Да почему им не быть, спрашивал кто-то, мало ль на свете честных людей?! Не знаю, отвечал он, трудно все это объяснить… Время другое, люди совершенно другие. Закал иной. Понимаю, отдаю себе отчет — Петрович мною выдуман почти. Мало я знаю о нем — так, полусплетни… Не о нем одном речь. Деды наши, с кем мы не расставались ни в пастьбе, ни на реке, другие — целое поколение, и все уходят…
Что-то крепкое и чистое было за ними, несмотря на сумятицу характеров, судеб и самих времен, он это чувствовал и понимал всегда. Давно отшумели их года, имена их известных сверстников и товарищей отгремели по большой стране; и вот теперь все это уходило окончательно, и как-то неприметно для всех уходило, не событийно, обыденно, будто крепчайший спирт времени выдыхался, и сделать ничего уже было нельзя.

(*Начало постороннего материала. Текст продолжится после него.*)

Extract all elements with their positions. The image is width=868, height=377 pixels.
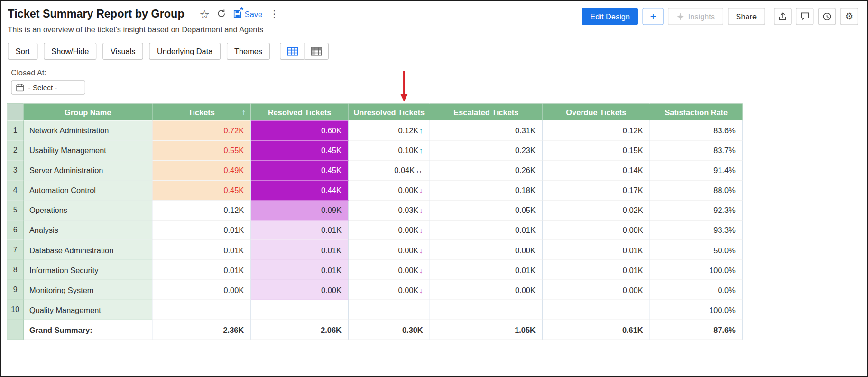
tickets-cell[interactable]: 0.72K xyxy=(152,120,251,140)
unresolved-tickets-cell[interactable]: 0.00K↓ xyxy=(348,220,430,240)
satisfaction-rate-cell[interactable]: 93.3% xyxy=(650,220,742,240)
overdue-tickets-cell[interactable] xyxy=(542,300,650,320)
overdue-tickets-cell[interactable]: 0.17K xyxy=(542,180,650,200)
satisfaction-rate-cell[interactable]: 50.0% xyxy=(650,240,742,260)
unresolved-tickets-cell[interactable]: 0.00K↓ xyxy=(348,240,430,260)
group-name-cell[interactable]: Server Administration xyxy=(24,160,152,180)
settings-button[interactable]: ⚙ xyxy=(840,8,858,25)
resolved-tickets-cell[interactable]: 0.45K xyxy=(251,160,349,180)
escalated-tickets-cell[interactable] xyxy=(430,300,542,320)
closed-at-select[interactable]: - Select - xyxy=(11,80,85,94)
resolved-tickets-cell[interactable]: 0.45K xyxy=(251,140,349,160)
tickets-cell[interactable]: 0.49K xyxy=(152,160,251,180)
group-name-cell[interactable]: Quality Management xyxy=(24,300,152,320)
tickets-cell[interactable] xyxy=(152,300,251,320)
table-view-button[interactable] xyxy=(280,43,304,60)
unresolved-tickets-cell[interactable] xyxy=(348,300,430,320)
more-options-icon[interactable]: ⋮ xyxy=(269,9,279,19)
satisfaction-rate-cell[interactable]: 0.0% xyxy=(650,280,742,300)
escalated-tickets-cell[interactable]: 0.00K xyxy=(430,280,542,300)
group-name-cell[interactable]: Information Security xyxy=(24,260,152,280)
toolbar-button-sort[interactable]: Sort xyxy=(8,43,37,60)
resolved-tickets-cell[interactable]: 0.01K xyxy=(251,260,349,280)
column-header-resolved-tickets[interactable]: Resolved Tickets xyxy=(251,104,349,121)
insights-button[interactable]: Insights xyxy=(668,8,723,25)
resolved-tickets-cell[interactable]: 0.60K xyxy=(251,120,349,140)
unresolved-tickets-cell[interactable]: 0.10K↑ xyxy=(348,140,430,160)
overdue-tickets-cell[interactable]: 0.14K xyxy=(542,160,650,180)
edit-design-button[interactable]: Edit Design xyxy=(582,8,638,25)
satisfaction-rate-cell[interactable]: 100.0% xyxy=(650,260,742,280)
overdue-tickets-cell[interactable]: 0.01K xyxy=(542,240,650,260)
unresolved-tickets-cell[interactable]: 0.00K↓ xyxy=(348,280,430,300)
group-name-cell[interactable]: Database Administration xyxy=(24,240,152,260)
add-button[interactable]: + xyxy=(643,8,664,25)
resolved-tickets-cell[interactable]: 0.00K xyxy=(251,280,349,300)
resolved-tickets-cell[interactable]: 0.01K xyxy=(251,240,349,260)
column-header-tickets[interactable]: Tickets ↑ xyxy=(152,104,251,121)
satisfaction-rate-cell[interactable]: 83.6% xyxy=(650,120,742,140)
group-name-cell[interactable]: Operations xyxy=(24,200,152,220)
resolved-tickets-cell[interactable]: 0.44K xyxy=(251,180,349,200)
escalated-tickets-cell[interactable]: 0.26K xyxy=(430,160,542,180)
column-header-group-name[interactable]: Group Name xyxy=(24,104,152,121)
escalated-tickets-cell[interactable]: 0.01K xyxy=(430,260,542,280)
satisfaction-rate-cell[interactable]: 83.7% xyxy=(650,140,742,160)
export-button[interactable] xyxy=(774,8,791,25)
column-header-escalated-tickets[interactable]: Escalated Tickets xyxy=(430,104,542,121)
tickets-cell[interactable]: 0.01K xyxy=(152,240,251,260)
resolved-tickets-cell[interactable] xyxy=(251,300,349,320)
column-header-satisfaction-rate[interactable]: Satisfaction Rate xyxy=(650,104,742,121)
escalated-tickets-cell[interactable]: 0.31K xyxy=(430,120,542,140)
group-name-cell[interactable]: Network Administration xyxy=(24,120,152,140)
overdue-tickets-cell[interactable]: 0.02K xyxy=(542,200,650,220)
group-name-cell[interactable]: Usability Management xyxy=(24,140,152,160)
comments-button[interactable] xyxy=(796,8,813,25)
overdue-tickets-cell[interactable]: 0.00K xyxy=(542,280,650,300)
history-alert-button[interactable] xyxy=(818,8,836,25)
group-name-cell[interactable]: Automation Control xyxy=(24,180,152,200)
satisfaction-rate-cell[interactable]: 88.0% xyxy=(650,180,742,200)
tickets-cell[interactable]: 0.00K xyxy=(152,280,251,300)
toolbar-buttons: SortShow/HideVisualsUnderlying DataTheme… xyxy=(8,43,270,60)
resolved-tickets-cell[interactable]: 0.01K xyxy=(251,220,349,240)
unresolved-tickets-cell[interactable]: 0.00K↓ xyxy=(348,180,430,200)
escalated-tickets-cell[interactable]: 0.18K xyxy=(430,180,542,200)
tickets-cell[interactable]: 0.12K xyxy=(152,200,251,220)
escalated-tickets-cell[interactable]: 0.05K xyxy=(430,200,542,220)
save-button[interactable]: * Save xyxy=(233,9,262,18)
unresolved-tickets-cell[interactable]: 0.12K↑ xyxy=(348,120,430,140)
row-number-cell: 3 xyxy=(7,160,24,180)
satisfaction-rate-cell[interactable]: 100.0% xyxy=(650,300,742,320)
share-button[interactable]: Share xyxy=(728,8,765,25)
tickets-cell[interactable]: 0.45K xyxy=(152,180,251,200)
satisfaction-rate-cell[interactable]: 91.4% xyxy=(650,160,742,180)
toolbar-button-underlying-data[interactable]: Underlying Data xyxy=(149,43,221,60)
escalated-tickets-cell[interactable]: 0.00K xyxy=(430,240,542,260)
unresolved-tickets-cell[interactable]: 0.00K↓ xyxy=(348,260,430,280)
overdue-tickets-cell[interactable]: 0.01K xyxy=(542,260,650,280)
escalated-tickets-cell[interactable]: 0.01K xyxy=(430,220,542,240)
row-number-cell: 10 xyxy=(7,300,24,320)
group-name-cell[interactable]: Analysis xyxy=(24,220,152,240)
column-header-overdue-tickets[interactable]: Overdue Tickets xyxy=(542,104,650,121)
overdue-tickets-cell[interactable]: 0.15K xyxy=(542,140,650,160)
unresolved-tickets-cell[interactable]: 0.04K↔ xyxy=(348,160,430,180)
tickets-cell[interactable]: 0.01K xyxy=(152,220,251,240)
satisfaction-rate-cell[interactable]: 92.3% xyxy=(650,200,742,220)
favorite-star-icon[interactable]: ☆ xyxy=(199,9,210,20)
pivot-view-button[interactable] xyxy=(305,43,329,60)
overdue-tickets-cell[interactable]: 0.00K xyxy=(542,220,650,240)
group-name-cell[interactable]: Monitoring System xyxy=(24,280,152,300)
toolbar-button-show-hide[interactable]: Show/Hide xyxy=(44,43,97,60)
escalated-tickets-cell[interactable]: 0.23K xyxy=(430,140,542,160)
tickets-cell[interactable]: 0.55K xyxy=(152,140,251,160)
unresolved-tickets-cell[interactable]: 0.03K↓ xyxy=(348,200,430,220)
refresh-icon[interactable] xyxy=(217,9,226,19)
toolbar-button-themes[interactable]: Themes xyxy=(227,43,270,60)
resolved-tickets-cell[interactable]: 0.09K xyxy=(251,200,349,220)
tickets-cell[interactable]: 0.01K xyxy=(152,260,251,280)
overdue-tickets-cell[interactable]: 0.12K xyxy=(542,120,650,140)
column-header-unresolved-tickets[interactable]: Unresolved Tickets xyxy=(348,104,430,121)
toolbar-button-visuals[interactable]: Visuals xyxy=(103,43,143,60)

Уходили, примирясь со старостью и забвением, без удивления глядя на сделанное и оставляемое, будто бы даже не совсем, не полностью понимая, что сделано ими… Они и жили еще; но от той, общей жизни, которая у многих была совсем недавно еще, уже отошли, сил для нее стало мало. И доживали: в новых микрорайонах среди гама растущих этажей, здесь вот, в безвременье оставшихся старых кварталах, по деревням среди своих, у родных навеки очагов…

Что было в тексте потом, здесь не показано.